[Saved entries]
--------------------------------------------------

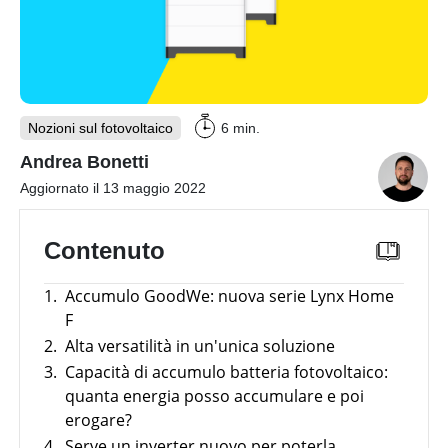
Webinar
con
Inverter
i
fotovoltaici
partner
produttori
Sistemi
di
accumulo
fotovoltaici
Nozioni sul fotovoltaico
6 min.
Andrea Bonetti
Sistemi
di
Aggiornato il 13 maggio 2022
montaggio
Strumenti
Contenuto
utili
Altro
Panoramica
1.
Accumulo GoodWe: nuova serie Lynx Home
F
E-mobility
Batterie
Incentivi
compatibili
2.
Alta versatilità in un'unica soluzione
con
News
3.
Capacità di accumulo batteria fotovoltaico:
News
inverter
Panoramica
fotovoltaici
quanta energia posso accumulare e poi
Case
Argomento
Study
erogare?
Strumenti utili
Tabelle
comparative
4.
Serve un inverter nuovo per poterla
Strumenti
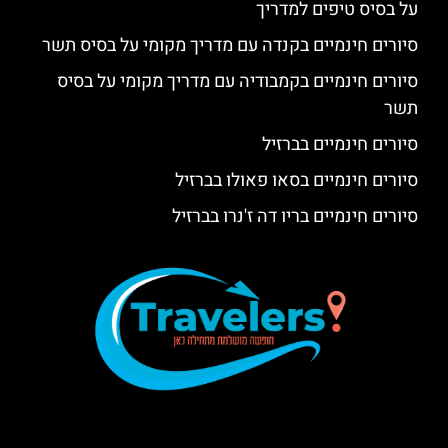
על בסיס טיפים למדריך
סיורים חינמיים בקנדה עם מדריך מקומי על בסיס תשר
סיורים חינמיים בקמבודיה עם מדריך מקומי על בסיס
תשר
סיורים חינמיים בברזיל
סיורים חינמיים בסאו פאולו בברזיל
סיורים חינמיים בריו דה ז'נרו בברזיל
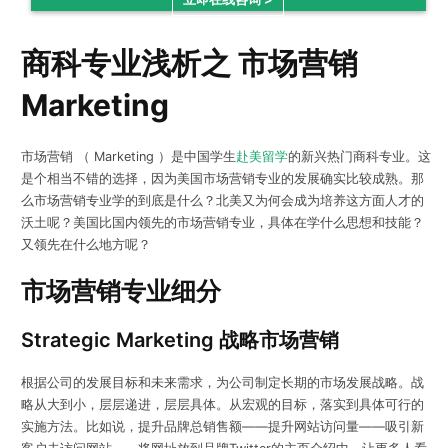
商科专业浅析之 市场营销
Marketing
市场营销 （ Marketing ）是中国学生
赴美留学
的新兴热门商科专业。这
是个相当不错的选择，因为美国市场营销专业的发展确实比较成熟。那
么市场营销专业学的到底是什么？北美又为何会成为培养这方面人才的
沃土呢？美国比国内领先的市场营销专业，具体在学什么思想和技能？
又领先在什么地方呢？
市场营销专业细分
Strategic Marketing 战略市场营销
根据公司的发展目标和未来需求，为公司制定长期的市场发展战略。战
略从大到小，层层递进，层层具体。从宏观的目标，落实到具体可行的
实施方法。比如说，提升品牌总销售额——提升网站访问量——吸引新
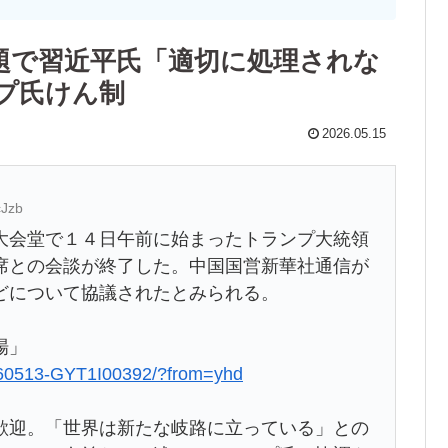
題で習近平氏「適切に処理されな
プ氏けん制
2026.05.15
cJzb
会堂で１４日午前に始まったトランプ大統領
席との会談が終了した。中国国営新華社通信が
どについて協議されたとみられる。
場」
20260513-GYT1I00392/?from=yhd
迎。「世界は新たな岐路に立っている」との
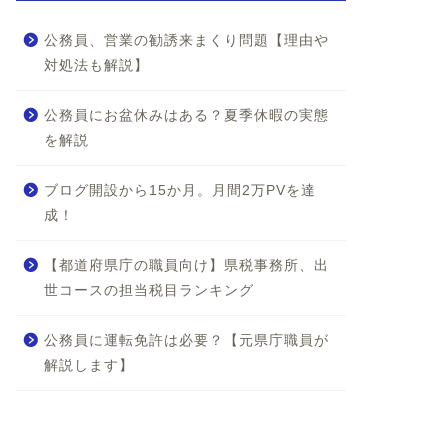
公務員、営業の勧誘来まくり問題【理由や
対処法も解説】
公務員にお盆休みはある？夏季休暇の実態
を解説
ブログ開設から15か月。月間2万PVを達
成！
【都道府県庁の職員向け】県税事務所、出
世コースの担当税目ランキング
公務員に運転免許は必要？【元県庁職員が
解説します】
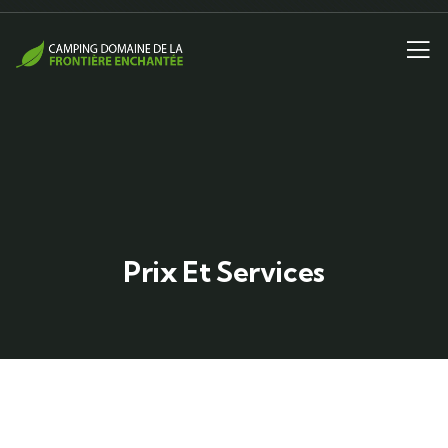
Prix Et Services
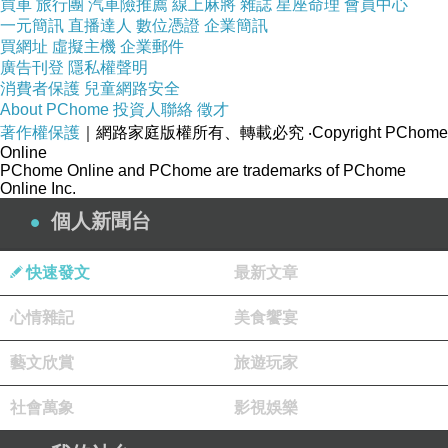
買車
旅行團
汽車險推薦
線上麻將
雜誌
星座命理
會員中心
免得太空包直接倒掉
一元簡訊
直播達人
數位憑證
企業簡訊
買網址
虛擬主機
企業郵件
廣告刊登
隱私權聲明
所以崽崽抵著太空包
消費者保護
兒童網路安全
About PChome
投資人聯絡
徵才
要讓阿俊抽板子
著作權保護
｜網路家庭版權所有、轉載必究
‧Copyright PChome
我們其實都很習慣
Online
PChome Online and PChome are trademarks of PChome
太空包太重有時候沒站穩會直接被壓到
Online Inc.
但至少
個人新聞台
我們知道怎麼減少讓自己受傷的可能
快速發文
最新文章
然後阿俊板子一抽
心情雜記
美食饗宴
崽崽也有站穩
我們都沒事
藝文欣賞
旅遊玩家
社會萬象
影視娛樂
只是梅容小樹懶突然從崽崽背後抱住崽崽
想幫忙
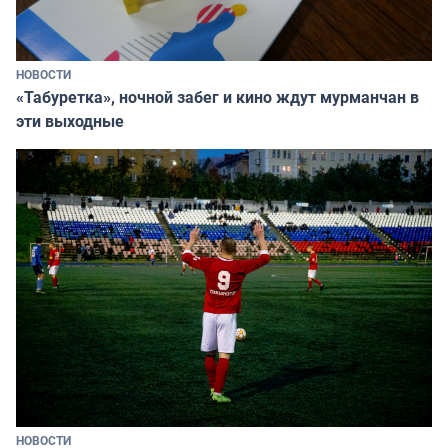
НОВОСТИ
«Табуретка», ночной забег и кино ждут мурманчан в
эти выходные
НОВОСТИ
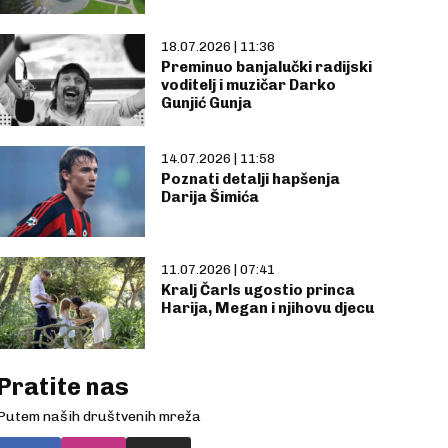
18.07.2026 | 11:36
Preminuo banjalučki radijski
voditelj i muzičar Darko
Gunjić Gunja
14.07.2026 | 11:58
Poznati detalji hapšenja
Darija Šimića
11.07.2026 | 07:41
Kralj Čarls ugostio princa
Harija, Megan i njihovu djecu
Pratite nas
Putem naših društvenih mreža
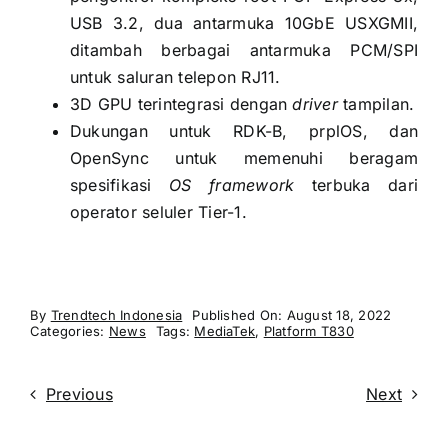
USB 3.2, dua antarmuka 10GbE USXGMII,
ditambah berbagai antarmuka PCM/SPI
untuk saluran telepon RJ11.
3D GPU terintegrasi dengan
driver
tampilan.
Dukungan untuk RDK-B, prplOS, dan
OpenSync untuk memenuhi beragam
spesifikasi
OS framework
terbuka dari
operator seluler Tier-1.
By
Trendtech Indonesia
Published On: August 18, 2022
Categories:
News
Tags:
MediaTek
,
Platform T830
Previous
Next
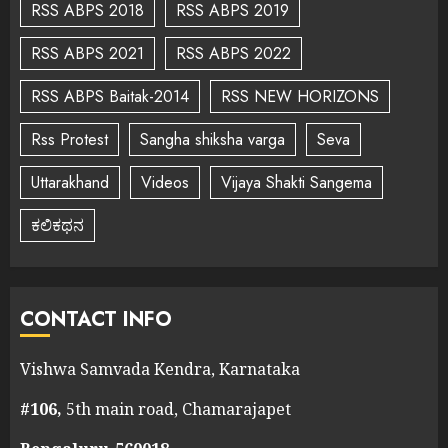
RSS ABPS 2018
RSS ABPS 2019
RSS ABPS 2021
RSS ABPS 2022
RSS ABPS Baitak-2014
RSS NEW HORIZONS
Rss Protest
Sangha shiksha varga
Seva
Uttarakhand
Videos
Vijaya Shakti Sangema
ಕಲಿಕಥನ
CONTACT INFO
Vishwa Samvada Kendra, Karnataka
#106,
5th main road, Chamarajapet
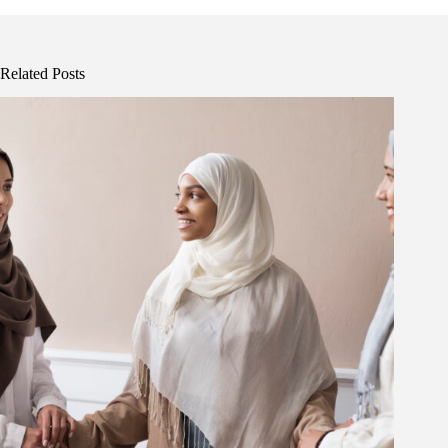
Related Posts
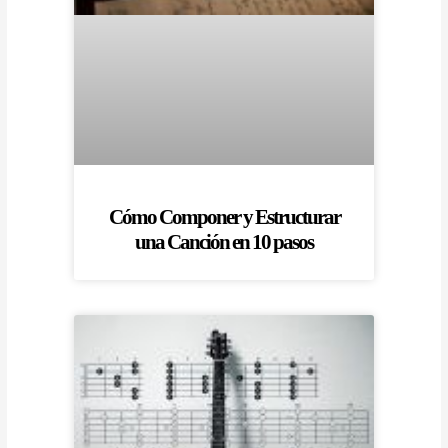
Cómo Componer y Estructurar
una Canción en 10 pasos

--------------------------------------------------

**ASSIGNMENT**.
Where the word "חינמיים" shows up in a line of the entries above, copy that line.

**EXERCISE OUTPUT**.
סיורים חינמיים בקנדה עם מדריך מקומי על בסיס תשר
סיורים חינמיים בקמבודיה עם מדריך מקומי על בסיס
סיורים חינמיים בברזיל
סיורים חינמיים בסאו פאולו בברזיל
סיורים חינמיים בריו דה ז'נרו בברזיל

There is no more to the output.